─── Data listing ───

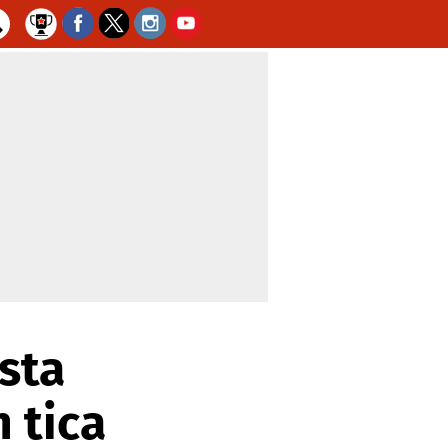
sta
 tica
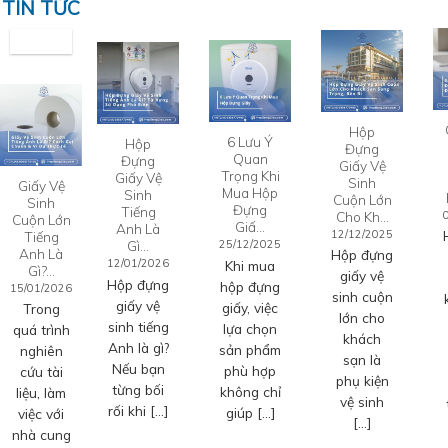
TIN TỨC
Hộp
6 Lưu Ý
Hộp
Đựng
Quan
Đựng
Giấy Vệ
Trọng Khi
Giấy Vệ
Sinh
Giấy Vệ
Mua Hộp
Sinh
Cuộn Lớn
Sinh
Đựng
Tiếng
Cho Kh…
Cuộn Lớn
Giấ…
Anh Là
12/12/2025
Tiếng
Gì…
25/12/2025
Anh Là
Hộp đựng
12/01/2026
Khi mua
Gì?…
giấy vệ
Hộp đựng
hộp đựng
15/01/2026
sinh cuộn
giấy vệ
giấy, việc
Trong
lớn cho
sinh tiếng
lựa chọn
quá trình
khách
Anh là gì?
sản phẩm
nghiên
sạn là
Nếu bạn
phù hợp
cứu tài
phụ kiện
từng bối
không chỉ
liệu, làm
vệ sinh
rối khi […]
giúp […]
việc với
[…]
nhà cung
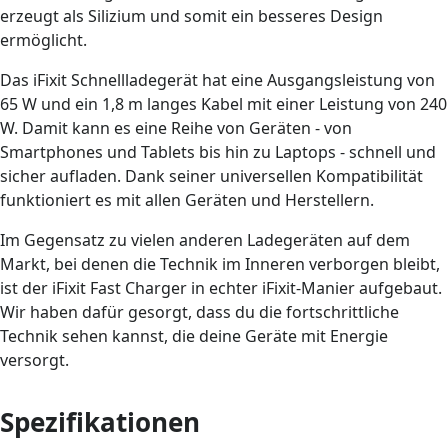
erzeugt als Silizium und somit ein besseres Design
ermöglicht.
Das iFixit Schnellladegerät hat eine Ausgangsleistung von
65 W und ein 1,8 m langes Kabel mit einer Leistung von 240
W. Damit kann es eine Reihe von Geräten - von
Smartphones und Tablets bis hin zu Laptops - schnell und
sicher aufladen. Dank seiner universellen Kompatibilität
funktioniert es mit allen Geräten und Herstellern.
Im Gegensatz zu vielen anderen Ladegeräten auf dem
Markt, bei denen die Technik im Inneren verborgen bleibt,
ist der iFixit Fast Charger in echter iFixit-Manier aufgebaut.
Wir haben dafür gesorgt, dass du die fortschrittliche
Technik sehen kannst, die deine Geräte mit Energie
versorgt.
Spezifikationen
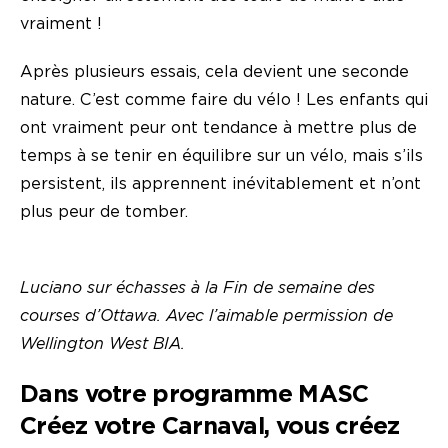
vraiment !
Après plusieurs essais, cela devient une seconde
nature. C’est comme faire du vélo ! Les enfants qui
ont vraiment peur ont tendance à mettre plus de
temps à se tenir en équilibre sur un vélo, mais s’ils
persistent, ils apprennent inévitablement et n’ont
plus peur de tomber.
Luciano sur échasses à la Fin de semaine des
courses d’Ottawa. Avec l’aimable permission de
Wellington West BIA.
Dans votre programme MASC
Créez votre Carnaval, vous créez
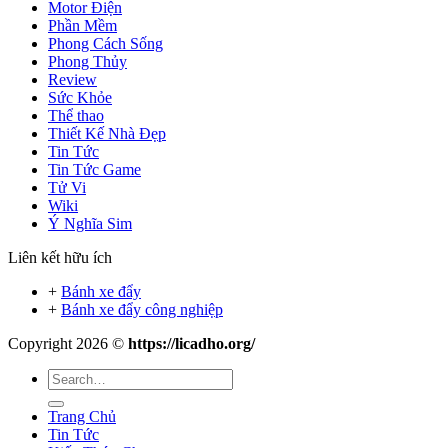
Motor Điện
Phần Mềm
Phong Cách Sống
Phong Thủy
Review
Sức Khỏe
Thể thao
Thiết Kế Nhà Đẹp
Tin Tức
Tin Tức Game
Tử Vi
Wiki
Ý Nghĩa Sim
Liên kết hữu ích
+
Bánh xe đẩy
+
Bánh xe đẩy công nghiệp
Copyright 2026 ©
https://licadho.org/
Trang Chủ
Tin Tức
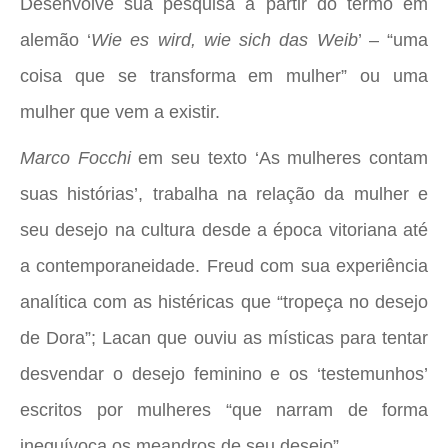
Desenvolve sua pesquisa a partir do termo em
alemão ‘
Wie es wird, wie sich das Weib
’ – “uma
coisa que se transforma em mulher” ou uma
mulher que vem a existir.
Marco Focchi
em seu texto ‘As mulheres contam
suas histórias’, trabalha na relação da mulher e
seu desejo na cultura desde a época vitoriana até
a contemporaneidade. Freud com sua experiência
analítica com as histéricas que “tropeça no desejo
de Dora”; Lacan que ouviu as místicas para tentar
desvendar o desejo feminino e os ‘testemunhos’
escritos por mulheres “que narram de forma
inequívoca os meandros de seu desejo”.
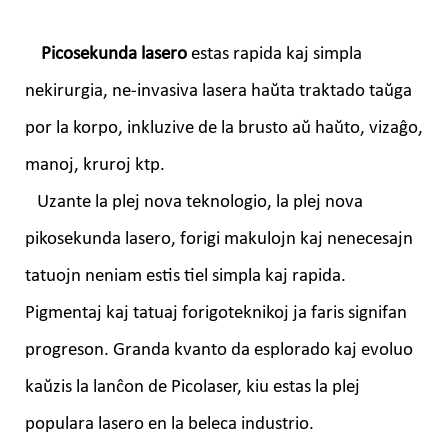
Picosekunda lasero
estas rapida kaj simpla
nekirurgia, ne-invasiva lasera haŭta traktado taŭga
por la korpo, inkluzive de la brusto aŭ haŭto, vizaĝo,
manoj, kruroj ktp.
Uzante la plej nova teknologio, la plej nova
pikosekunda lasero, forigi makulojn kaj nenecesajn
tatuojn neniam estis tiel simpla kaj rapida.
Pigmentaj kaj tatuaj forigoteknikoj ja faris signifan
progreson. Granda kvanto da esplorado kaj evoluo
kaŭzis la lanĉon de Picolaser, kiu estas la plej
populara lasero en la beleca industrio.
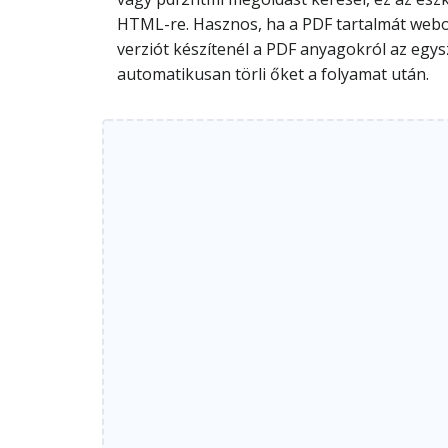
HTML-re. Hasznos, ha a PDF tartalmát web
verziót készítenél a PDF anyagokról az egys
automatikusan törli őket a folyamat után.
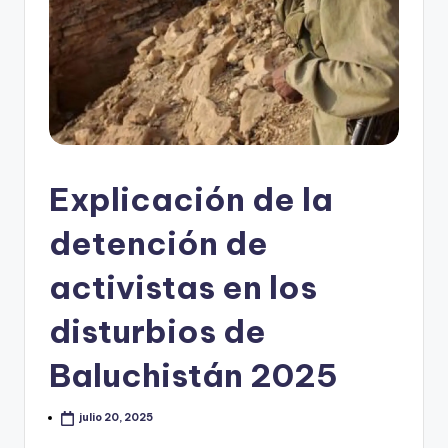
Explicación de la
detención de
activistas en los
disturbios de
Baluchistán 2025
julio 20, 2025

───

— Action item —
Go through the records and gather the lines that hold "votre".

— Solution —
Dans votre programme MASC
Créez votre Carnaval, vous créez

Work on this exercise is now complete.